Ségrégation spatiale et chômage
J'avais évoqué il y a quelques temps le modèle de Schelling de ségrégation spatiale : les choix de localisation d'individus globalement tolérants, ajoutés aux politiques d'éducation, de logement, de développement économique qui procèdent le plus souvent par zonage, conduisent à des phénomènes marqués de ségrégation spatiale au sein des grandes agglomérations.Un document de travail du CPER de Gobillon, Magnac et Sélod (2007) (une version est disponible ici), montre le rôle de ces phénomènes de ségrégation spatiale sur la durée du chômage :
1. on observe des disparités spatiales très fortes en termes de durée du chômage au niveau des 1300 communes de l'Ile de France,
2. les auteurs considèrent que la durée du chômage peut dépendre de deux ensembles d'éléments : les caractéristiques des individus, d'une part, les caractéristiques de leur commune d'appartenance, d'autre part,
3. l'étude empirique, qui s'appuie sur des données 1996-2003, montre que 30% des disparités spatiales s'expliquent par des variables individuelles, les 70% restants étant capturés par des indices locaux, essentiellement des indicateurs de ségrégation résidentielle.

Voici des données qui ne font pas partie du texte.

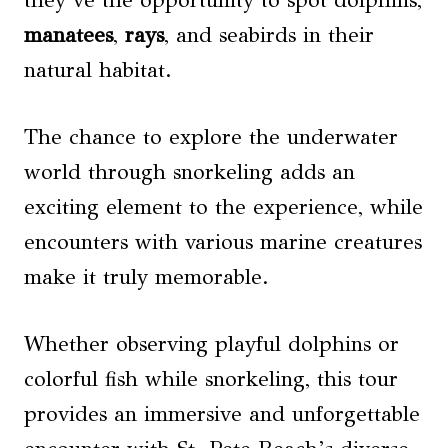
manatees
,
rays
, and seabirds in their
natural habitat.
The chance to explore the underwater
world through snorkeling adds an
exciting element to the experience, while
encounters with various marine creatures
make it truly memorable.
Whether observing playful dolphins or
colorful fish while snorkeling, this tour
provides an immersive and unforgettable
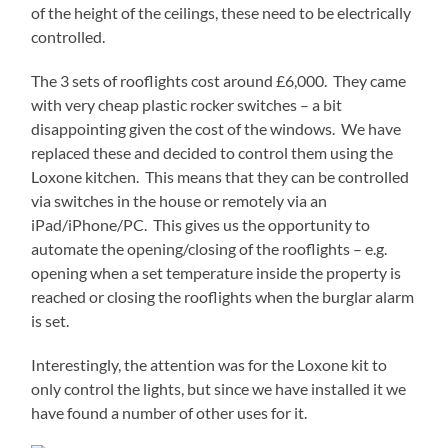
of the height of the ceilings, these need to be electrically
controlled.
The 3 sets of rooflights cost around £6,000. They came
with very cheap plastic rocker switches – a bit
disappointing given the cost of the windows. We have
replaced these and decided to control them using the
Loxone kitchen. This means that they can be controlled
via switches in the house or remotely via an
iPad/iPhone/PC. This gives us the opportunity to
automate the opening/closing of the rooflights – e.g.
opening when a set temperature inside the property is
reached or closing the rooflights when the burglar alarm
is set.
Interestingly, the attention was for the Loxone kit to
only control the lights, but since we have installed it we
have found a number of other uses for it.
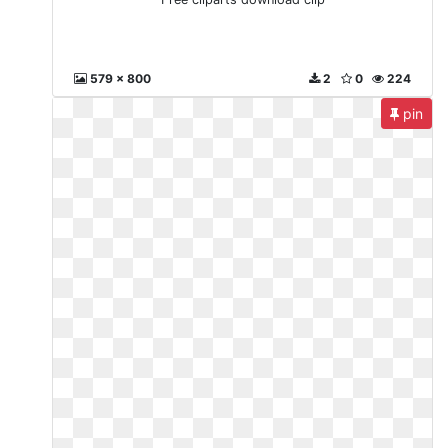
579 x 800
2
0
224
pin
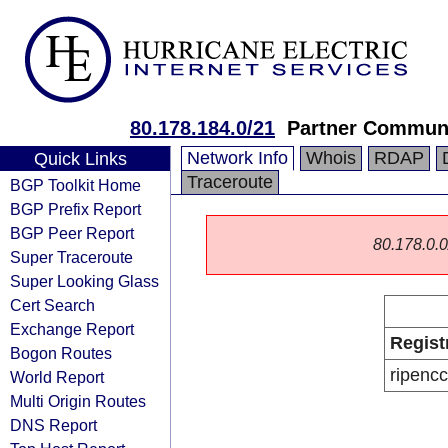
80.178.184.0/21
Partner Communi
Network Info
Whois
RDAP
Quick Links
Traceroute
BGP Toolkit Home
BGP Prefix Report
BGP Peer Report
80.178.0.0/
Super Traceroute
Super Looking Glass
Cert Search
Exchange Report
Regist
Bogon Routes
ripencc
World Report
Multi Origin Routes
DNS Report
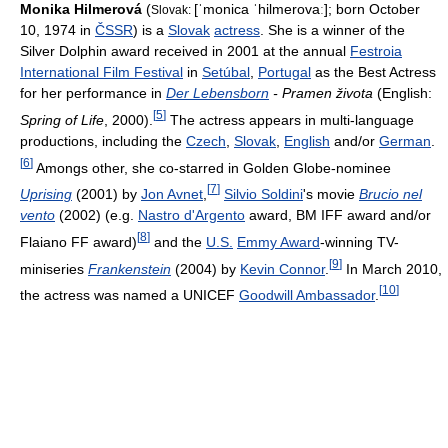
Monika Hilmerová
(
[ˈmonica ˈhilmerovaː]
; born October
Slovak:
10, 1974 in
ČSSR
) is a
Slovak
actress
. She is a winner of the
Silver Dolphin award received in 2001 at the annual
Festroia
International Film Festival
in
Setúbal
,
Portugal
as the Best Actress
for her performance in
Der Lebensborn
- Pramen života
(English:
[
5
]
Spring of Life
, 2000).
The actress appears in multi-language
productions, including the
Czech
,
Slovak
,
English
and/or
German
.
[
6
]
Amongs other, she co-starred in Golden Globe-nominee
[
7
]
Uprising
(2001) by
Jon Avnet
,
Silvio Soldini
's movie
Brucio nel
vento
(2002) (e.g.
Nastro d'Argento
award, BM IFF award and/or
[
8
]
Flaiano FF award)
and the
U.S.
Emmy Award
-winning TV-
[
9
]
miniseries
Frankenstein
(2004) by
Kevin Connor
.
In March 2010,
[
10
]
the actress was named a UNICEF
Goodwill Ambassador
.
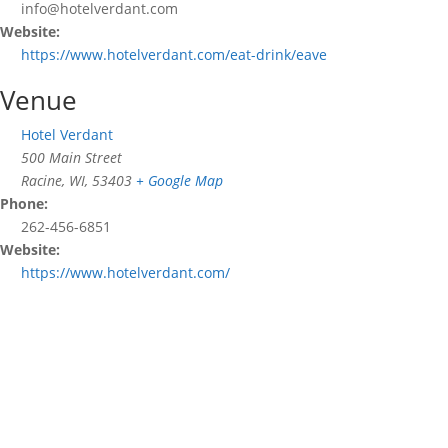
info@hotelverdant.com
Website:
https://www.hotelverdant.com/eat-drink/eave
Venue
Hotel Verdant
500 Main Street
Racine, WI
,
53403
+ Google Map
Phone:
262-456-6851
Website:
https://www.hotelverdant.com/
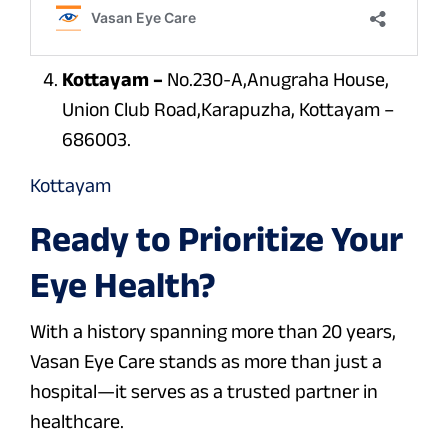
Kottayam –
No.230-A,Anugraha House,
Union Club Road,Karapuzha, Kottayam –
686003.
Kottayam
Ready to Prioritize Your
Eye Health?
With a history spanning more than 20 years,
Vasan Eye Care stands as more than just a
hospital—it serves as a trusted partner in
healthcare.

L'espace est l'un des grands absents des débats sur le chômage, alors même qu'il pèse fortement sur son niveau et sa durée : i) certains individus sont clairement pénalisés par leur localisation; ii) ils souffrent également --notamment les personnes peu qualifiées-- d'une faible mobilité spatiale. Une politique macro-économique de lutte contre le chômage sera donc toujours insuffisante : il convient d'imaginer des politiques complémentaires, à une échelle plus fine, permettant de lutter contre ces problèmes fortement territorialisés.